[[ Data to process, beginning ]]

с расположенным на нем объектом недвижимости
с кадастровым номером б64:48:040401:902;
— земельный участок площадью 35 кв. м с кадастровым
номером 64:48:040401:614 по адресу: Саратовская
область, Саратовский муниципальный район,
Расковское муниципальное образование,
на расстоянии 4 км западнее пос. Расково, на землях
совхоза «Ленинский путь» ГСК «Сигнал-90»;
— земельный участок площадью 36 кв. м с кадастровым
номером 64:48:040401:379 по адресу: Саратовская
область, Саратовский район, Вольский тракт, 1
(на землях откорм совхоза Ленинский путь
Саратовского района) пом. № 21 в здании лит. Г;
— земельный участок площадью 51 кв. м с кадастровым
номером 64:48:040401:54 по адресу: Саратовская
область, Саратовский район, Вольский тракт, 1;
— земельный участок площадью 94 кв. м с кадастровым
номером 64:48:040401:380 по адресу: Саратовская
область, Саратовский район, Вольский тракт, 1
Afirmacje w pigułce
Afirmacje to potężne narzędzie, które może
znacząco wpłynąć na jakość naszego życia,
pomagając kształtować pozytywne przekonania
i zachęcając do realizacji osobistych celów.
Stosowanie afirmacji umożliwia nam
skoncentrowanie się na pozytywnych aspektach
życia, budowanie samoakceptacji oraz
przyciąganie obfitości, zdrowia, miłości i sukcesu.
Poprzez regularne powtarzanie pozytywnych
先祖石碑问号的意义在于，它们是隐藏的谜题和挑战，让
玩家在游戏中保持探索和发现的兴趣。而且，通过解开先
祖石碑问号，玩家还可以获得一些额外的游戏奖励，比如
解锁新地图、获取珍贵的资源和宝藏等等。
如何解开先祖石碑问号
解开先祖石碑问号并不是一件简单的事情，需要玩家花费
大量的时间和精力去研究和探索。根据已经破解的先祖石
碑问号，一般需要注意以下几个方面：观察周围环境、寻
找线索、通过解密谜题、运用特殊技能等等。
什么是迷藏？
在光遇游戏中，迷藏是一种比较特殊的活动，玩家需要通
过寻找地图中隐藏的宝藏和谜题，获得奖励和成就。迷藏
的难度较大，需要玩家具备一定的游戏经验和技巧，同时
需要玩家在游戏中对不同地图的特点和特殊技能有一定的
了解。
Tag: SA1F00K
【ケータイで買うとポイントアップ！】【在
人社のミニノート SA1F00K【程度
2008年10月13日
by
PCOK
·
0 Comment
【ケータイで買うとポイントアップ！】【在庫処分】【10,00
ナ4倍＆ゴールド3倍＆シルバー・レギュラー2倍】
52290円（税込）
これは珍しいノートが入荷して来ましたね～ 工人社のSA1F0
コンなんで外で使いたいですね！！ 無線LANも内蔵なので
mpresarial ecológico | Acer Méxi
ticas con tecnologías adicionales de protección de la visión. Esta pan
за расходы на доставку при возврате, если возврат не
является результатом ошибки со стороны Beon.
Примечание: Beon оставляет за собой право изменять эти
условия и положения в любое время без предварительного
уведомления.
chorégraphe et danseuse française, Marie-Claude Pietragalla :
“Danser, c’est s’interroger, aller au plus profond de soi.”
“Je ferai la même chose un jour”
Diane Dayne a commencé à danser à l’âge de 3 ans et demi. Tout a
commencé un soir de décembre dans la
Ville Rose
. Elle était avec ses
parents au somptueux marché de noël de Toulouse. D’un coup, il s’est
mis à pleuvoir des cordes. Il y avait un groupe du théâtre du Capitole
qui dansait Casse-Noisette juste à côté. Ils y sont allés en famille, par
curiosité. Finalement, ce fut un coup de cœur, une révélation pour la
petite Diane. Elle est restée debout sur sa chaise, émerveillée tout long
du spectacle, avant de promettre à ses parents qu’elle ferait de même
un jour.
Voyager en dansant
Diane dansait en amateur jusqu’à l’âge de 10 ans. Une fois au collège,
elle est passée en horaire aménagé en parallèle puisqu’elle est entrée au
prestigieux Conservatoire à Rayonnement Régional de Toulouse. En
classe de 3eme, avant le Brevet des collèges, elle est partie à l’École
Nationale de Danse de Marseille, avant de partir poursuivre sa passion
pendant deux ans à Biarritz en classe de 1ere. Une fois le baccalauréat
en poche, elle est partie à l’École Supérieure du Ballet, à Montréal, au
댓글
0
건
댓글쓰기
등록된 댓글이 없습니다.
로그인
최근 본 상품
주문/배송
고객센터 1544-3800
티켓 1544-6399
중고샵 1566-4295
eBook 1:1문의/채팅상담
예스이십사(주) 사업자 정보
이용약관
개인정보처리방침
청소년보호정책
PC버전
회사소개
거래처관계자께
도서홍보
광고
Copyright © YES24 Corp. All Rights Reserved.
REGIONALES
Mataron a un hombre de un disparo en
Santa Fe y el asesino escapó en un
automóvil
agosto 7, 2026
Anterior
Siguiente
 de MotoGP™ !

[[ Data to process, end ]]

Activity: Copy out word for word each line of the listing, from the very first line down to the line containing "(на землях откорм совхоза Ленинский путь", and stop after that line.

Answer to the problem:
с расположенным на нем объектом недвижимости
с кадастровым номером б64:48:040401:902;
— земельный участок площадью 35 кв. м с кадастровым
номером 64:48:040401:614 по адресу: Саратовская
область, Саратовский муниципальный район,
Расковское муниципальное образование,
на расстоянии 4 км западнее пос. Расково, на землях
совхоза «Ленинский путь» ГСК «Сигнал-90»;
— земельный участок площадью 36 кв. м с кадастровым
номером 64:48:040401:379 по адресу: Саратовская
область, Саратовский район, Вольский тракт, 1
(на землях откорм совхоза Ленинский путь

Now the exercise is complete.